It is needless to say that this assumption is entirely incorrect. Canada has a very large extent of sea-coast with numberless ports, into which foreign vessels are constantly entering for purposes of trade. It becomes necessary in the interests of legitimate commerce that stringent regulations should be made by compulsory conformity to which illicit traffic should be prevented. These customs regulations all vessels of all countries are obliged to obey, and these they do obey, without in any way considering it a hardship. United States fishing vessels come directly from a foreign and not distant country, and it is not in the interests of legitimate Canadian commerce that they should be allowed access to our ports without the same strict supervision as is exercised over all other foreign vessels, otherwise there would be no guaranty against illicit traffic of large dimensions to the injury of honest trade and the serious diminution of the Canadian revenue. United States fishing vessels are cheerfully accorded the right to enter Canadian ports for the purpose of obtaining shelter, repairs, and procuring wood and water; but in exercising this right they are not, and can not be, independent of the customs laws. They have the right to enter for the purposes set forth, but there is only one legal way in which to enter, and that is by conformity to the customs regulations.

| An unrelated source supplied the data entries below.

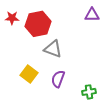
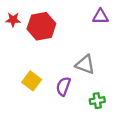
gray triangle: (53, 49) -> (85, 65), moved

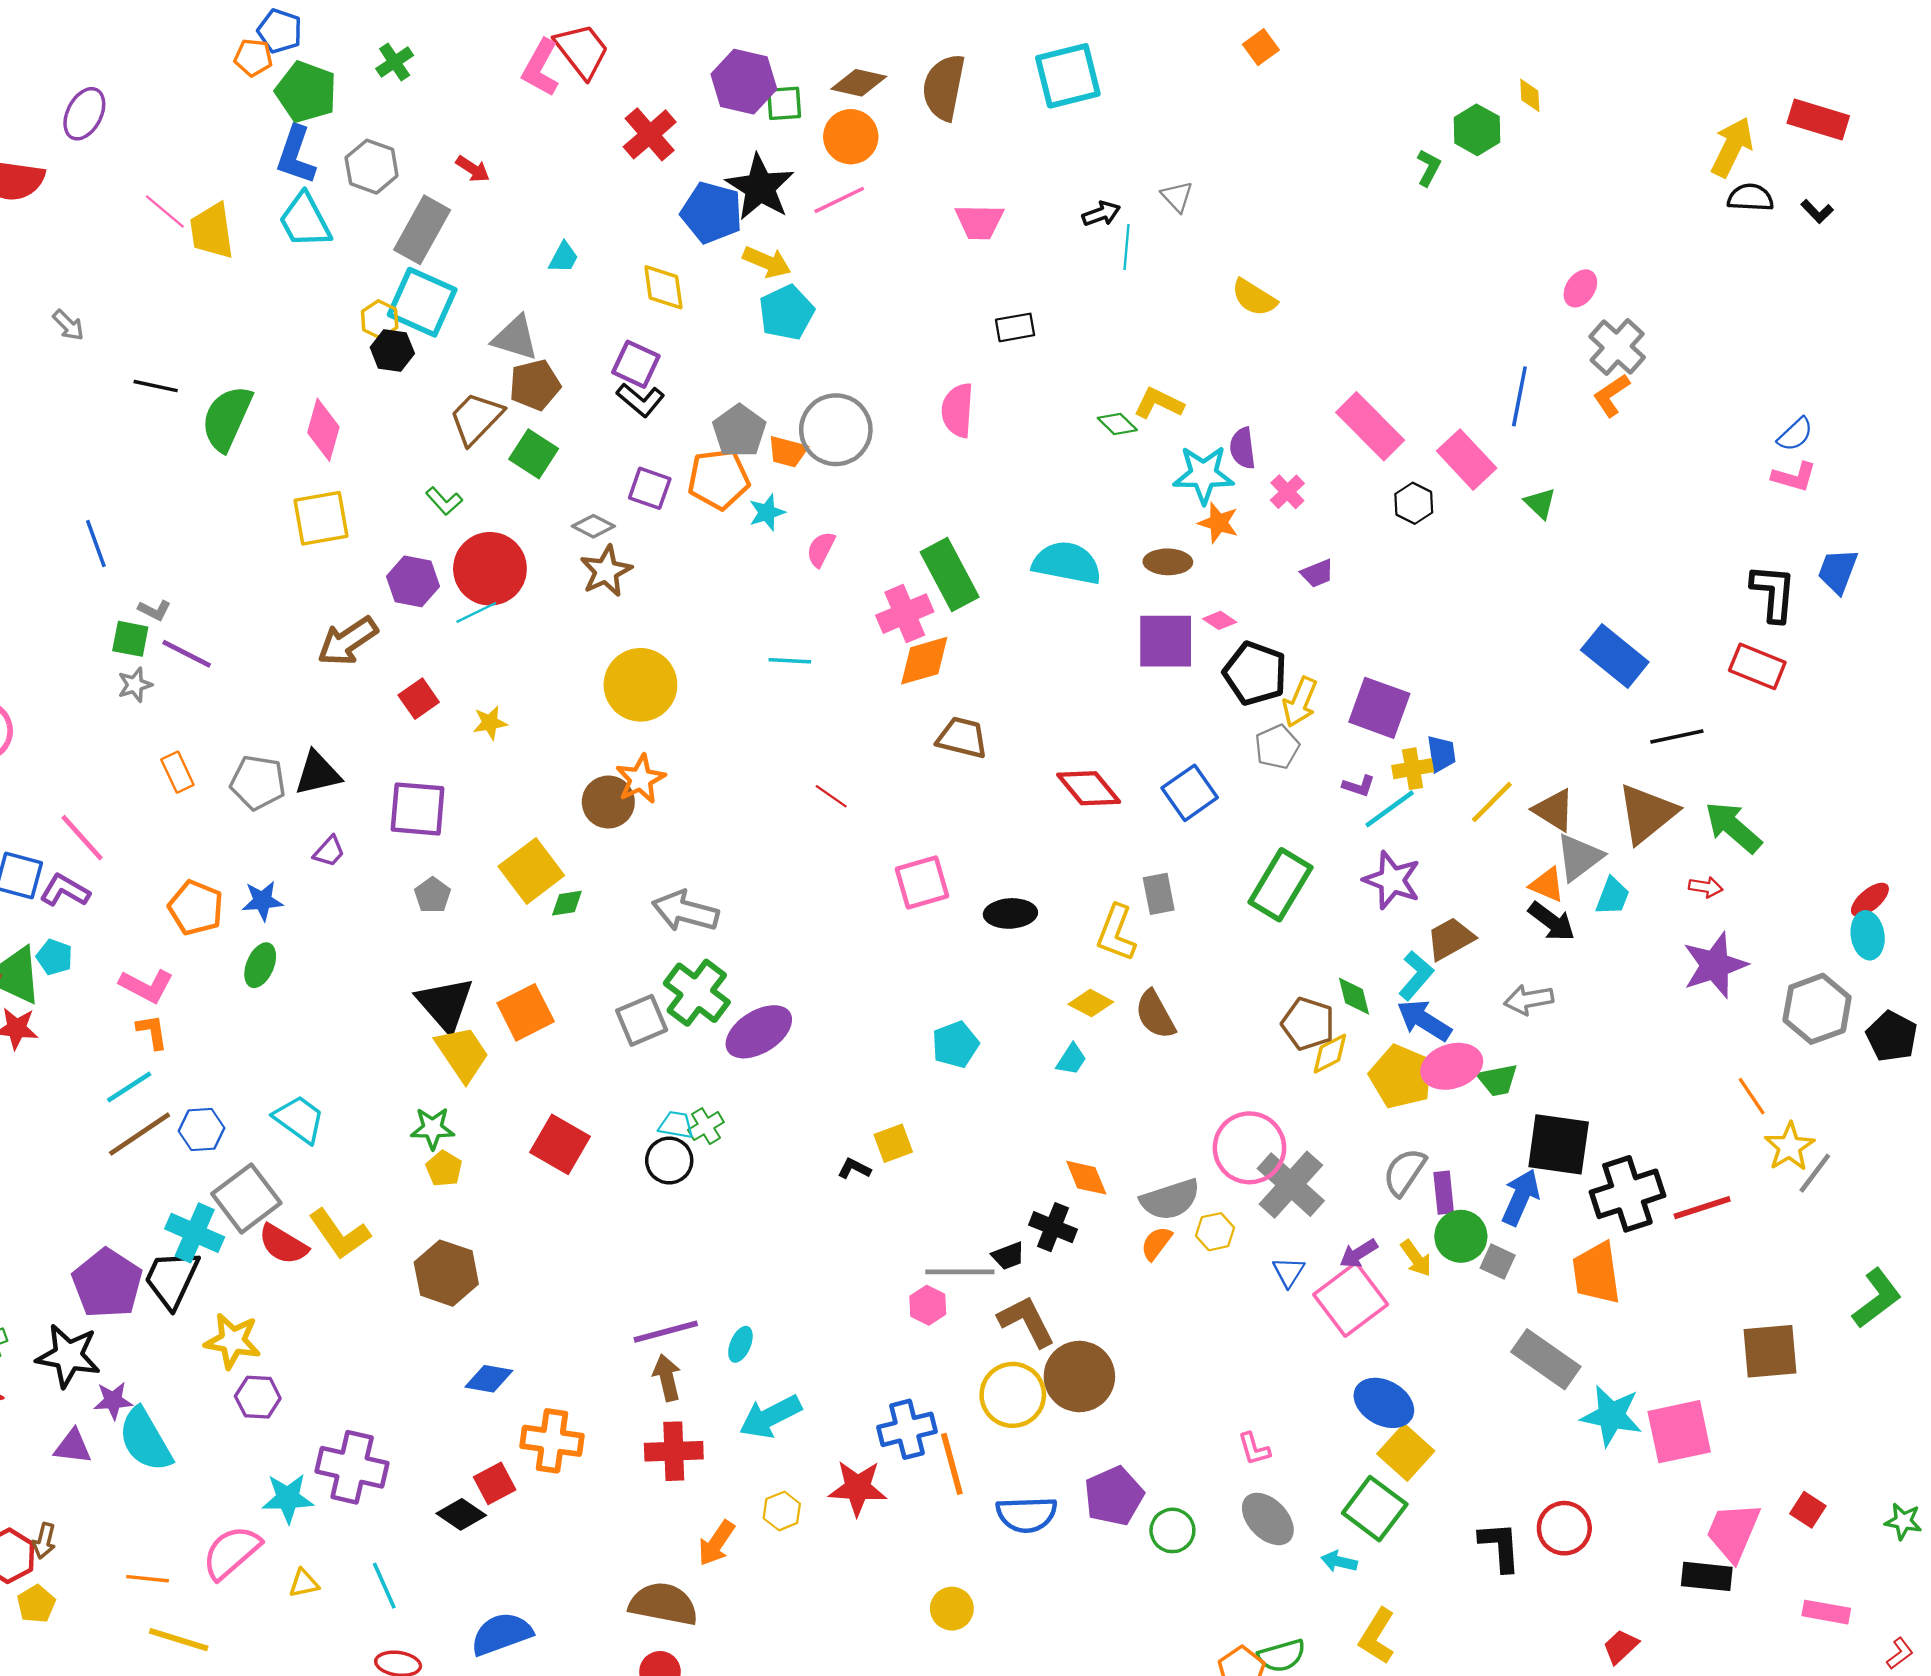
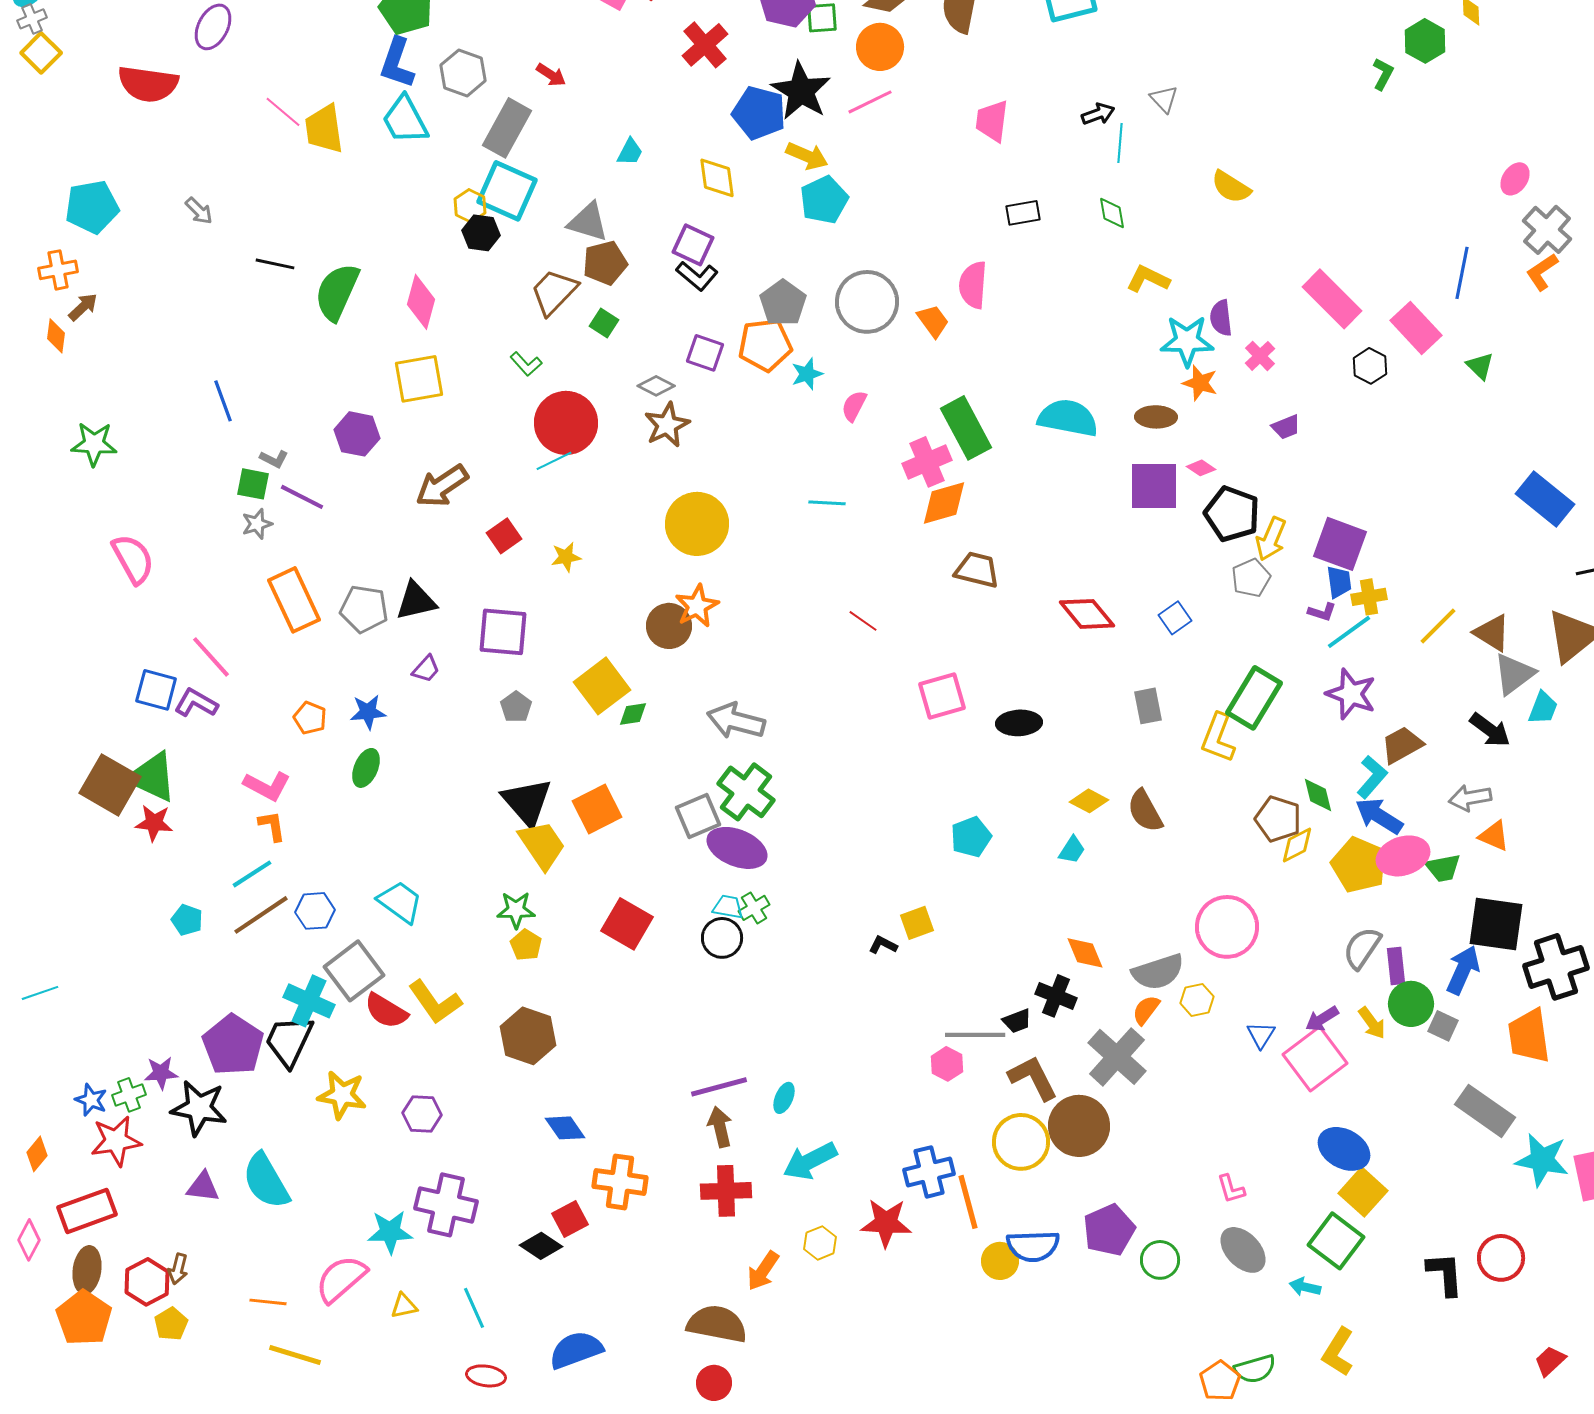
pink trapezoid: (979, 222) -> (992, 121), turned 96
green diamond: (1117, 424) -> (1112, 213), moved, turned 36
orange trapezoid: (788, 452) -> (933, 321), moved, turned -141
green square: (534, 454) -> (604, 323), size x0.7
purple hexagon: (413, 581) -> (357, 434), moved
blue trapezoid: (1441, 754) -> (1339, 582), moved
orange rectangle: (177, 772) -> (294, 600), size x1.8
blue square: (1190, 793) -> (1175, 618), size x0.7
orange triangle: (1547, 885) -> (1494, 836), moved
orange pentagon: (196, 908) -> (310, 718), size x0.7
yellow L-shape: (1116, 933) -> (1218, 738), moved
cyan pentagon: (54, 957) -> (187, 920), moved
purple ellipse: (759, 1032) -> (737, 848), moved, turned 54
gray cross: (1291, 1185) -> (1117, 1057), moved
blue diamond: (489, 1379) -> (565, 1128), turned 45
purple hexagon: (258, 1397) -> (422, 1114), moved
purple star: (113, 1401) -> (161, 1073), moved
yellow circle: (952, 1609) -> (1000, 1261), moved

When Mr. Bayard asserts that Captain Forbes had as much right to be in Shelburne Harbor seeking shelter and water "as he would

have had on the high seas carrying on under shelter of the flag of the United States legitimate commerce," he is undoubtedly right, but when he declares, as he does in reality, that to compel Captain Forbes, in Shelburne Harbor, to conform to Canadian customs regulations, or to punish him for their violation, is a more unwarrantable stretch of power than "that of seizure on the high seas of a ship unjustly suspected of being a slaver," he makes a statement which carries with it its own refutation.

Customs regulations are made by each country for the protection of its own trade and commerce, and are enforced entirely within its own territorial jurisdiction, while the seizure of a vessel upon the high seas, except under extraordinary and abnormal circumstances, is an unjustifiable interference with the free right of navigation common to all nations.

As to Mr. Bavard's observation that by treatment such as that experienced by the Everett Steele, "the door of shelter is shut to American fishermen as a class," the minister expresses his belief that Mr. Bayard can not have considered the scope of such an assertion or the inferences which might reasonably be drawn from it.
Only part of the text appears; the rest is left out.